Here are my thoughts regarding the adoption of AI technologies into K-12 education. I’ll start by providing some background and context for my perspectives.
Context: I began teaching in 1986. For technology, we had overhead projectors, 16 mm film projectors, slide projectors, opaque projectors, and ditto machines. Copy machines were several years away, as were laserdiscs and microcomputers. The Internet and cell phones were science fiction. Amazingly, we were still able to teach kids.
Context: I served as an instructional technology coordinator at both the district and school levels, managing and supporting all school instructional technologies for 12 years. I have also designed and provided professional development experiences for educators on various educational technologies for several decades. My career in and around education spans 39 years.

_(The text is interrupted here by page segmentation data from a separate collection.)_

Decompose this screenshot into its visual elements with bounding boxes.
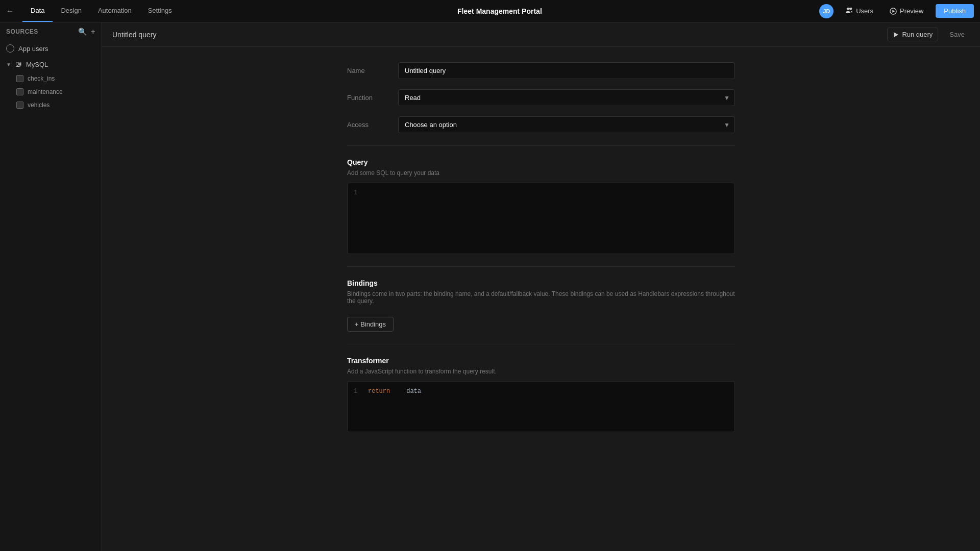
nav-tabs: Data Design Automation Settings xyxy=(22,0,180,22)
table-maintenance-label: maintenance xyxy=(28,88,63,95)
preview-button[interactable]: Preview xyxy=(886,5,927,17)
access-select-wrapper: Choose an option Public Private Admin on… xyxy=(398,116,735,133)
table-vehicles-label: vehicles xyxy=(28,102,50,109)
transformer-line-number: 1 xyxy=(354,388,360,395)
mysql-icon: 🖳 xyxy=(15,61,22,68)
main-layout: Sources 🔍 + App users ▼ 🖳 MySQL check_in… xyxy=(0,22,980,551)
sidebar-item-maintenance[interactable]: maintenance xyxy=(0,85,102,98)
sidebar-item-check-ins[interactable]: check_ins xyxy=(0,72,102,85)
bindings-title: Bindings xyxy=(347,279,735,287)
query-description: Add some SQL to query your data xyxy=(347,169,735,177)
code-line-1: 1 xyxy=(354,189,728,196)
transformer-editor[interactable]: 1 return data xyxy=(347,381,735,432)
transformer-description: Add a JavaScript function to transform t… xyxy=(347,368,735,375)
transformer-title: Transformer xyxy=(347,357,735,365)
mysql-group-header[interactable]: ▼ 🖳 MySQL xyxy=(0,57,102,72)
preview-icon xyxy=(890,8,897,15)
mysql-label: MySQL xyxy=(26,61,48,68)
svg-marker-1 xyxy=(892,10,895,12)
add-source-icon[interactable]: + xyxy=(91,28,95,36)
divider-1 xyxy=(347,145,735,146)
name-input[interactable] xyxy=(398,62,735,79)
add-bindings-button[interactable]: + Bindings xyxy=(347,317,394,332)
tab-design[interactable]: Design xyxy=(53,0,89,22)
access-row: Access Choose an option Public Private A… xyxy=(347,116,735,133)
run-query-label: Run query xyxy=(902,31,933,38)
transformer-identifier: data xyxy=(406,388,421,395)
tab-data[interactable]: Data xyxy=(22,0,53,22)
svg-marker-2 xyxy=(894,32,898,37)
content-area: Untitled query Run query Save Name xyxy=(102,22,980,551)
query-section: Query Add some SQL to query your data 1 xyxy=(347,158,735,254)
transformer-keyword: return xyxy=(368,388,390,395)
transformer-section: Transformer Add a JavaScript function to… xyxy=(347,357,735,432)
avatar[interactable]: JD xyxy=(819,4,834,18)
chevron-down-icon: ▼ xyxy=(6,62,11,67)
app-title: Fleet Management Portal xyxy=(180,7,819,15)
content-scroll: Name Function Read Create Update Delete … xyxy=(102,47,980,551)
name-row: Name xyxy=(347,62,735,79)
back-button[interactable]: ← xyxy=(6,7,14,16)
tab-settings[interactable]: Settings xyxy=(140,0,180,22)
function-select-wrapper: Read Create Update Delete ▼ xyxy=(398,89,735,106)
bindings-description: Bindings come in two parts: the binding … xyxy=(347,290,735,305)
header-actions: Run query Save xyxy=(887,28,970,41)
form-section: Name Function Read Create Update Delete … xyxy=(337,62,745,432)
sidebar-item-vehicles[interactable]: vehicles xyxy=(0,98,102,112)
line-number-1: 1 xyxy=(354,189,360,196)
users-label: Users xyxy=(856,7,873,15)
sidebar-header-icons: 🔍 + xyxy=(78,28,95,36)
name-label: Name xyxy=(347,67,388,74)
save-button[interactable]: Save xyxy=(944,28,970,41)
run-query-button[interactable]: Run query xyxy=(887,28,938,41)
app-users-icon xyxy=(6,44,14,53)
table-icon xyxy=(16,102,23,109)
preview-label: Preview xyxy=(900,7,923,15)
sidebar: Sources 🔍 + App users ▼ 🖳 MySQL check_in… xyxy=(0,22,102,551)
table-icon xyxy=(16,75,23,82)
sidebar-header: Sources 🔍 + xyxy=(0,22,102,41)
function-row: Function Read Create Update Delete ▼ xyxy=(347,89,735,106)
table-icon xyxy=(16,88,23,95)
query-editor[interactable]: 1 xyxy=(347,183,735,254)
run-icon xyxy=(893,32,899,38)
divider-2 xyxy=(347,266,735,267)
query-title: Query xyxy=(347,158,735,166)
bindings-section: Bindings Bindings come in two parts: the… xyxy=(347,279,735,332)
sources-label: Sources xyxy=(6,28,38,35)
users-icon xyxy=(846,8,853,15)
access-select[interactable]: Choose an option Public Private Admin on… xyxy=(398,116,735,133)
access-label: Access xyxy=(347,121,388,129)
function-select[interactable]: Read Create Update Delete xyxy=(398,89,735,106)
topnav-right: JD Users Preview Publish xyxy=(819,4,974,18)
table-check-ins-label: check_ins xyxy=(28,75,55,82)
function-label: Function xyxy=(347,94,388,102)
mysql-group: ▼ 🖳 MySQL check_ins maintenance vehicles xyxy=(0,57,102,112)
sidebar-item-app-users[interactable]: App users xyxy=(0,41,102,56)
users-button[interactable]: Users xyxy=(842,5,877,17)
app-users-label: App users xyxy=(18,45,48,53)
content-title: Untitled query xyxy=(112,31,156,39)
divider-3 xyxy=(347,344,735,344)
transformer-code-line-1: 1 return data xyxy=(354,388,728,395)
search-icon[interactable]: 🔍 xyxy=(78,28,87,36)
content-header: Untitled query Run query Save xyxy=(102,22,980,47)
topnav: ← Data Design Automation Settings Fleet … xyxy=(0,0,980,22)
publish-button[interactable]: Publish xyxy=(936,4,974,18)
tab-automation[interactable]: Automation xyxy=(90,0,140,22)
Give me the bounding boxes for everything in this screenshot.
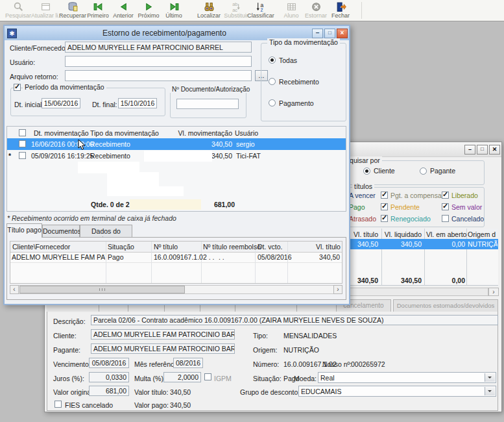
arquivo-retorno-field[interactable] [65, 70, 252, 81]
cell-tipo: Recebimento [90, 152, 130, 160]
estorno-dialog: ✱ Estorno de recebimento/pagamento – □ ×… [0, 0, 504, 422]
svg-text:✱: ✱ [9, 30, 14, 37]
cell-usuario: sergio [236, 140, 255, 148]
scroll-thumb[interactable] [19, 286, 185, 293]
row-checkbox[interactable] [19, 140, 26, 147]
radio-pagamento-label: Pagamento [279, 99, 314, 107]
documento-caption: Nº Documento/Autorização [170, 86, 252, 93]
highlight-strip [130, 199, 201, 210]
radio-todas-label: Todas [279, 56, 297, 64]
tab-dados-estorno[interactable]: Dados do estorno [80, 225, 132, 238]
tab-documentos[interactable]: Documentos [42, 225, 80, 238]
periodo-checkbox[interactable] [14, 84, 21, 91]
scroll-left-button[interactable]: ‹ [10, 285, 19, 294]
qtde-total: Qtde. 0 de 2 [91, 201, 130, 208]
tab-titulo-pago[interactable]: Título pago [6, 223, 42, 238]
cell-reembolso: . . [219, 253, 224, 261]
redacted-area [107, 172, 159, 186]
radio-todas[interactable] [269, 56, 276, 64]
footnote: * Recebimento ocorrido em terminal de ca… [7, 214, 176, 222]
redacted-area [144, 151, 212, 162]
dialog-title: Estorno de recebimento/pagamento [17, 29, 312, 38]
header-usuario: Usuário [235, 129, 258, 137]
header-no-titulo-reembolso: Nº título reembolso [203, 243, 261, 251]
cell-dt-vcto: 05/08/2016 [258, 253, 292, 261]
cell-tipo: Recebimento [90, 140, 130, 148]
header-no-titulo: Nº título [154, 243, 178, 251]
dt-inicial-label: Dt. inicial: [14, 101, 44, 108]
cliente-fornecedor-label: Cliente/Fornecedor: [10, 44, 69, 52]
cell-date: 05/09/2016 16:19:25 [31, 152, 93, 160]
scroll-right-button[interactable]: › [333, 285, 342, 294]
header-cliente-fornecedor: Cliente\Fornecedor [12, 243, 70, 251]
header-situacao: Situação [108, 243, 134, 251]
radio-recebimento-label: Recebimento [279, 78, 319, 86]
header-vl-movimentacao: Vl. movimentação [176, 129, 232, 137]
cell-vl-titulo: 340,50 [319, 253, 341, 261]
application-screen: Pesquisar Atualizar li... Recuperar Prim… [0, 0, 504, 422]
cell-mark: * [8, 152, 11, 160]
cliente-fornecedor-field[interactable]: ADELMO MURYELLE FAM PATROCINIO BARREL [65, 42, 252, 53]
dt-inicial-field[interactable]: 15/06/2016 [42, 98, 80, 108]
select-all-checkbox[interactable] [19, 129, 26, 136]
cell-valor: 340,50 [176, 140, 232, 148]
maximize-button[interactable]: □ [324, 29, 335, 38]
header-tipo-movimentacao: Tipo da movimentação [90, 129, 159, 137]
radio-pagamento[interactable] [269, 99, 276, 106]
periodo-caption: Período da movimentação [23, 83, 106, 91]
sum-total: 681,00 [195, 201, 235, 208]
usuario-field[interactable] [65, 56, 252, 67]
redacted-area [107, 186, 184, 196]
arquivo-retorno-label: Arquivo retorno: [10, 73, 58, 81]
dt-final-label: Dt. final: [92, 101, 117, 108]
app-icon: ✱ [7, 29, 17, 38]
documento-field[interactable] [176, 99, 239, 109]
cell-situacao: Pago [108, 253, 124, 261]
titulo-pago-row[interactable]: ADELMO MURYELLE FAM PATROCINIO BARREL Pa… [10, 252, 342, 263]
cell-usuario: Tici-FAT [236, 152, 261, 160]
cell-cliente: ADELMO MURYELLE FAM PATROCINIO BARREL [12, 253, 105, 261]
header-vl-titulo: Vl. título [316, 243, 341, 251]
header-dt-vcto: Dt. vcto. [258, 243, 283, 251]
tipo-movimentacao-caption: Tipo da movimentação [267, 38, 340, 46]
radio-recebimento[interactable] [269, 78, 276, 85]
cell-numero: 16.0.009167.1.02 . . [154, 253, 214, 261]
header-dt-movimentacao: Dt. movimentação [34, 129, 89, 137]
usuario-label: Usuário: [10, 58, 35, 66]
row-checkbox[interactable] [19, 152, 26, 159]
dt-final-field[interactable]: 15/10/2016 [118, 98, 157, 108]
mouse-cursor [78, 139, 86, 153]
movement-row-selected[interactable]: 16/06/2016 00:00:00 Recebimento 340,50 s… [7, 138, 346, 150]
close-button[interactable]: × [337, 29, 348, 38]
minimize-button[interactable]: – [312, 29, 323, 38]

My perspective: Use technology when it advances and improves the educational experience, whether for teachers, students, or both. If it doesn’t, don’t.
Disclosure: I have been using artificial intelligence for almost two years. I have used it in my design work on creating school learning spaces. Over time, I have identified areas where the tool provides value, and other areas of my work where it doesn’t.
Disruption
I’m weary of the handwringing over the past year about AI, which has been extensive. This is typical of any emerging technology X education, but it seems much worse with AI. It’s exhausting and tiresome. And in many cases, it’s hyperbolic and counterproductive.
Since it's a disruptive technology, it presents a threat. Its use challenges the status quo of schools and what teachers have always done with their students. Its use challenges the traditional culture of schooling, just like the Internet did, just like 1:1 laptop programs did, and just like the technologies that come after AI will do.
Systemic thinking and planning
AI use in schools is a complex issue, involving a web of interconnected factors that confound adoption: the methods behind model development, training bias, the emergence of awful Nazi chatbots, the environmental impact of AI use, AI literacy, misuse, overuse, no use, cognitive offloading, over-dependency, and the list goes on. Addressing this complexity requires the development of a systemic strategic plan that includes a robust process for inclusive community engagement, prototyping, the development of policies and guidelines, budgeting, classroom application, professional learning, and the evaluation of the use and its implications.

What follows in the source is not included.